Inconformada com a decisão, a Autora vem interpor recurso de apelação, formulando as seguintes conclusões: I– As questões a decidir nos presentes autos e nesta sede recursiva – e que correspondem ao objecto do recurso – são as seguintes: i) saber se o pedido subsidiário formulado pela A./Recorrente – de verificação da justa causa de destituição do cargo de vogal do conselho de administração da Recorrida e consequente atribuição de indemnização por destituição ad nutum – se encontra incluído no elenco de matérias a resolver pelos juízos de comércio, nos termos do artigo 128.º, n.º 1, alínea d), da Lei 62/2013, de 26/08 (LOSJ), e ii) saber se as deliberações sociais tomadas na assembleia geral de accionistas da Ré, ocorrida em 15/01/2015, e nos presentes autos impugnadas, estão viciadas de anulabilidade, em consequência da irregularidade da convocatória e do abuso de direito (ou abuso de maioria) dos accionistas que aprovaram as referidas deliberações.

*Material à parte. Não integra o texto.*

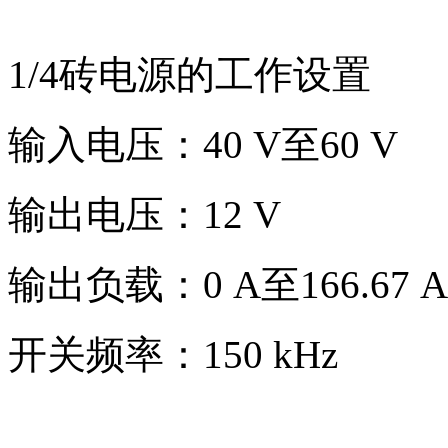
1/4砖电源的工作设置
输入电压：40 V至60 V
输出电压：12 V
输出负载：0 A至166.67 A
开关频率：150 kHz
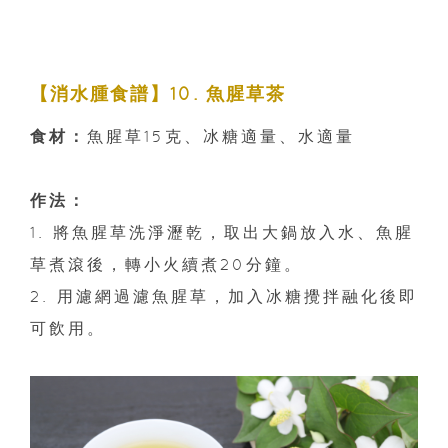
【消水腫食譜】10. 魚腥草茶
食材：
魚腥草15克、冰糖適量、水適量
作法：
1. 將魚腥草洗淨瀝乾，取出大鍋放入水、魚腥
草煮滾後，轉小火續煮20分鐘。
2. 用濾網過濾魚腥草，加入冰糖攪拌融化後即
可飲用。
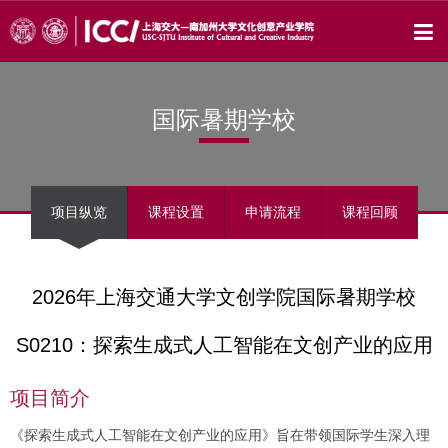
国际暑期学校
项目纵览
课程设置
申请流程
课程回顾
2026年上海交通大学文创学院国际暑期学校
S0210：探索生成式人工智能在文创产业的应用
项目简介
《探索生成式人工智能在文创产业的应用》旨在带领国际学生深入理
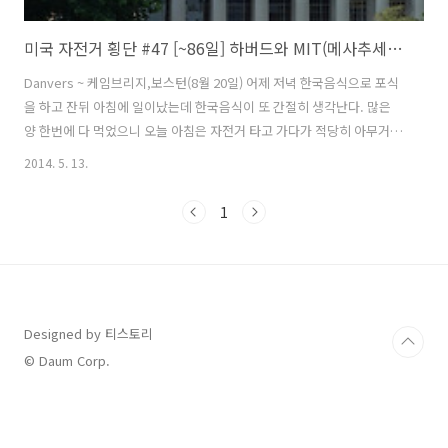
미국 자전거 횡단 #47 [~86일] 하버드와 MIT(메사추세츠공대)
Danvers ~ 케임브리지,보스턴(8월 20일) 어제 저녁 한국음식으로 포식
을 하고 잔뒤 아침에 일이났는데 한국음식이 또 간절히 생각난다. 많은
양 한번에 다 먹었으니 오늘 아침은 자전거 타고 가다가 적당히 아무거나
사먹어야겠다. 떠나기전 타이어 공기압을 체크후 바람을 넣어 주었는데
2014. 5. 13.
주기적으로 바람이 빠지는 현상이 나타난다. 타이어나 튜브 자체는 문제
가 없는 것 같은데 림테이프 문제일수도 있고 타이어도 수명을 다해가고
1
있다. 이제 얼마 안남았으니 그때까지 참아보자... 자전거 여행 3개월 다
되어가니까 페니어 색은 바래지고 기타 요품들도 하나둘 문제가 발생하
기 시작한다. 아직까지 충분히 쓸만하니 뉴욕까지는 어떻게 되겠지... 도
시에 들어오면서 도로포장 구간을 만났다. 노면은 죄다 벋겨 놓은 상태라
승차..
Designed by 티스토리
© Daum Corp.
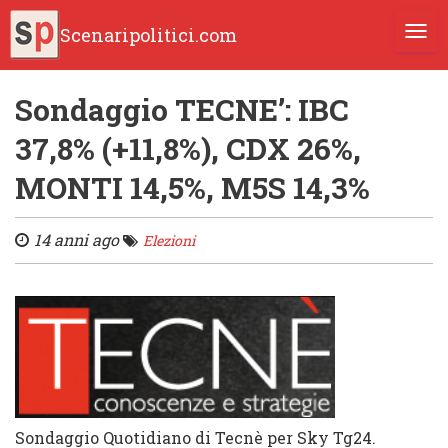
Scenaripolitici.com
TOGG
Sondaggio TECNE’: IBC
37,8% (+11,8%), CDX 26%,
MONTI 14,5%, M5S 14,3%
14 anni ago
Elezioni
Sondaggio Quotidiano di Tecnè per Sky Tg2
4.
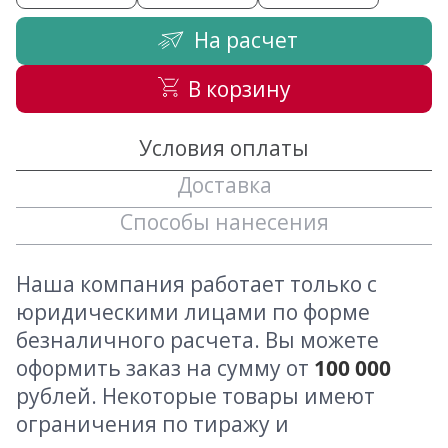
На расчет
В корзину
Условия оплаты
Доставка
Способы нанесения
Наша компания работает только с
юридическими лицами по форме
безналичного расчета. Вы можете
оформить заказ на сумму от
100 000
рублей. Некоторые товары имеют
ограничения по тиражу и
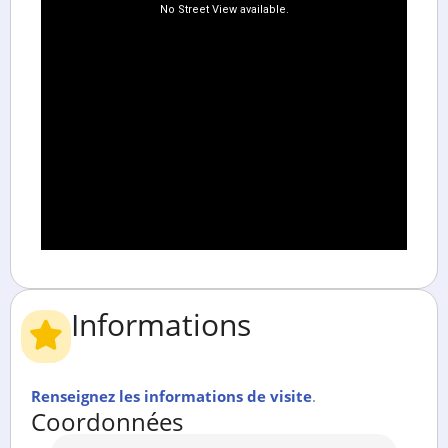
Informations
Renseignez les informations de visite
.
Coordonnées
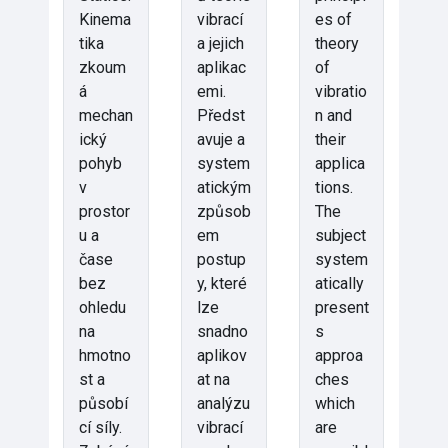
Kinema
vibrací
es of
tika
a jejich
theory
zkoum
aplikac
of
á
emi.
vibratio
mechan
Předst
n and
ický
avuje a
their
pohyb
system
applica
v
atickým
tions.
prostor
způsob
The
u a
em
subject
čase
postup
system
bez
y, které
atically
ohledu
lze
present
na
snadno
s
hmotno
aplikov
approa
st a
at na
ches
působí
analýzu
which
cí síly.
vibrací
are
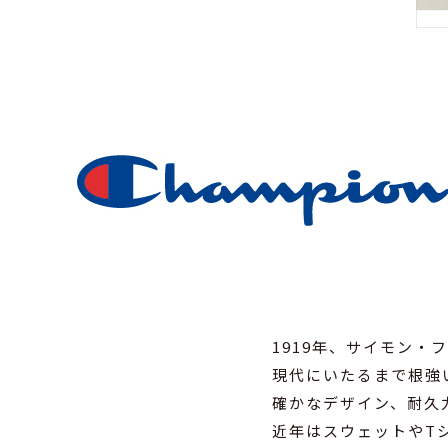
1919年、サイモン
現代にいたるまで根強
確かなデザイン、耐久力
近年はスウェットやT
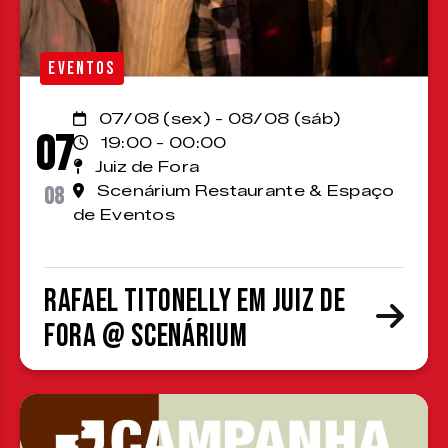
EVENTOS
07/08 (sex) - 08/08 (sáb)
07
19:00 - 00:00
Juiz de Fora
08
Scenárium Restaurante & Espaço
de Eventos
Rafael Titonelly em Juiz de
Fora @ Scenárium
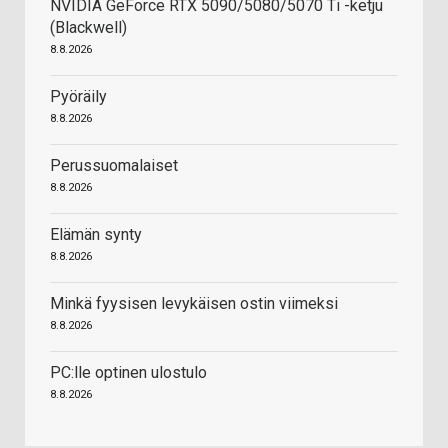
NVIDIA GeForce RTX 5090/5080/5070 Ti -ketju
(Blackwell)
8.8.2026
Pyöräily
8.8.2026
Perussuomalaiset
8.8.2026
Elämän synty
8.8.2026
Minkä fyysisen levykäisen ostin viimeksi
8.8.2026
PC:lle optinen ulostulo
8.8.2026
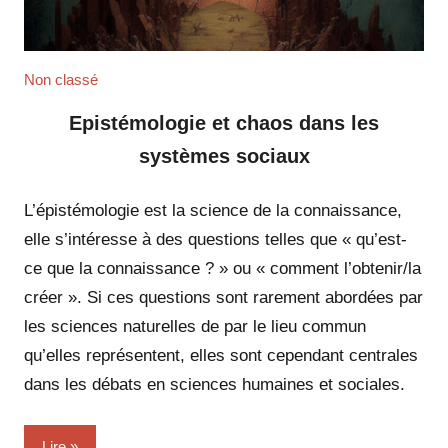
Non classé
Epistémologie et chaos dans les
systèmes sociaux
L’épistémologie est la science de la connaissance,
elle s’intéresse à des questions telles que « qu’est-
ce que la connaissance ? » ou « comment l’obtenir/la
créer ». Si ces questions sont rarement abordées par
les sciences naturelles de par le lieu commun
qu’elles représentent, elles sont cependant centrales
dans les débats en sciences humaines et sociales.
Lire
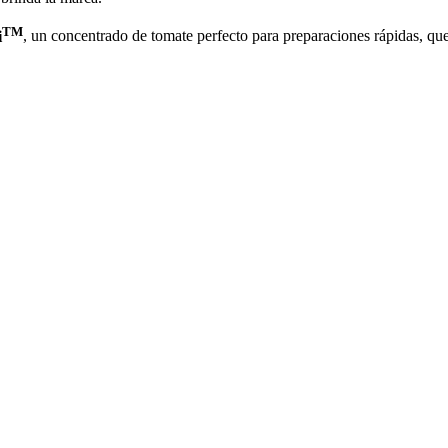
TM
i
, un concentrado de tomate perfecto para preparaciones rápidas, qu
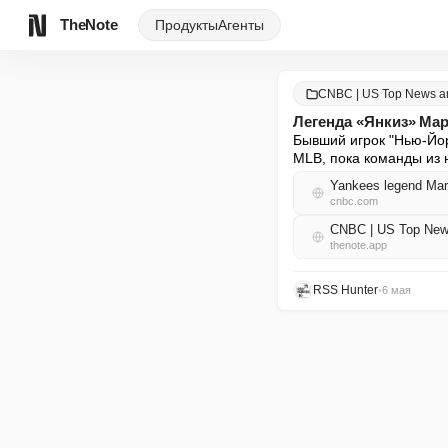
TheNote
Продукты
Агенты
CNBC | US Top News an
Легенда «Янкиз» Мар
Бывший игрок "Нью-Йор
MLB, пока команды из 
Yankees legend Mar
cnbc.com
CNBC | US Top New
thenote.app
RSS Hunter
•
6 мая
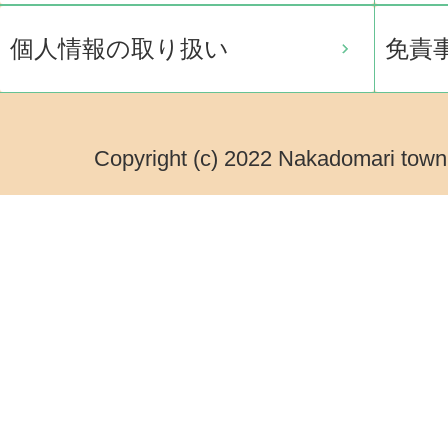
個人情報の取り扱い
免責
Copyright (c) 2022 Nakadomari town.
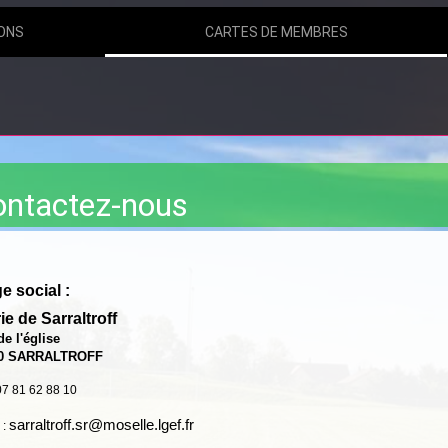
ONS
CARTES DE MEMBRES
ontactez-nous
e social :
ie de Sarraltroff
e l'église
00 SARRALTROFF
 07 81 62 88 10
sarraltroff.sr@moselle.lgef.fr
 :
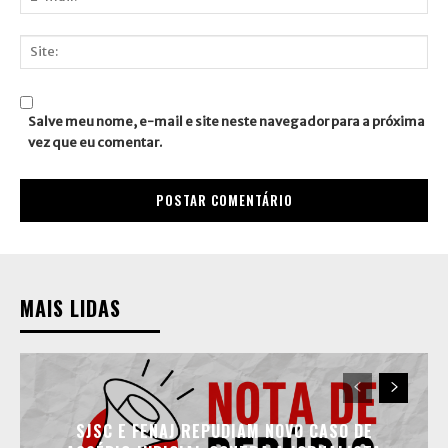
E-
mail:*
Site:
Salve meu nome, e-mail e site neste navegador para a próxima
vez que eu comentar.
MAIS LIDAS
SJSC E FENAJ REPUDIAM NOVO CASO DE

Da (in)competência absoluta – em razão da matéria – do Juízo de Comércio do Funchal para conhecer do pedido subsidiário formulado pela ora Recorrente: II.– Na opinião da Recorrente – e salvo o devido respeito pelo entendimento contrário propugnado na douta sentença recorrida – mal andou a Mma. Juiza do Tribunal a quo ao concluir que o juízo de comércio do Funchal é materialmente incompetente para apreciar o pedido subsidiário, e, em consequência, ao absolver a Ré da instância, o que se vem a traduzir num erro de julgamento.

III.– A Recorrente defende, pelo contrário, que a verificação da existência de justa causa de destituição dos membros de órgãos sociais, designadamente do conselho de administração, e, em caso da destituição ad nutum, o direito a ser indemnizado pelos prejuízos decorrentes da destituição, constituem questões que se incluem, sem margem para qualquer dúvida, no âmbito de competência material dos juízos de comércio.

IV.– O artigo 128.º, n.º 1, alínea c), da Lei 62/2013, de 26/08 (Lei de Organização do Sistema Judiciário) deve ser objecto de uma interpretação actualista – de que é exemplo Acórdão do Tribunal da Relação de Coimbra de 22/09/2015, proferido no processo n.º 5542/13.5TBLRA.C1, supra citado – por forma a incluir na supra referida alínea a questão que a Recorrente pretendia fosse resolvida pelo Tribunal a quo.

V.– Os tribunais de comércio – hoje designados por juízos de comércio – foram criados sob a égide de uma política judiciária assente em objetivos de especialização jurisdicional, assim como de desconcentração e descompressão dos processos pendentes nos tribunais e a necessidade de lhes atribuir matérias que exigem uma especial preparação e sensibilidade por parte do julgador.

VI.– Saber se um membro do conselho de administração de uma sociedade anónima foi, ou não, destituído com ou sem justa causa é uma das matérias que exige especial preparação e sensibilidade do julgador e que fundamentaram a opção legislativa de criação destes tribunais, e diz respeito a direitos sociais.

VII.– Na verdade, trata-se de matéria de direito societário por excelência a avaliação do desempenho dos gerentes ou administradores das sociedades comerciais à luz dos parâmetros estabelecidos no artigo 64.º do CSC, sobre o qual existe extensa doutrina comercialista. E como é evidente, só se pode concluir pela existência de uma justa causa de destituição caso se venha a concretizar uma violação dos deveres consagrados no citado artigo 64.º do CSC.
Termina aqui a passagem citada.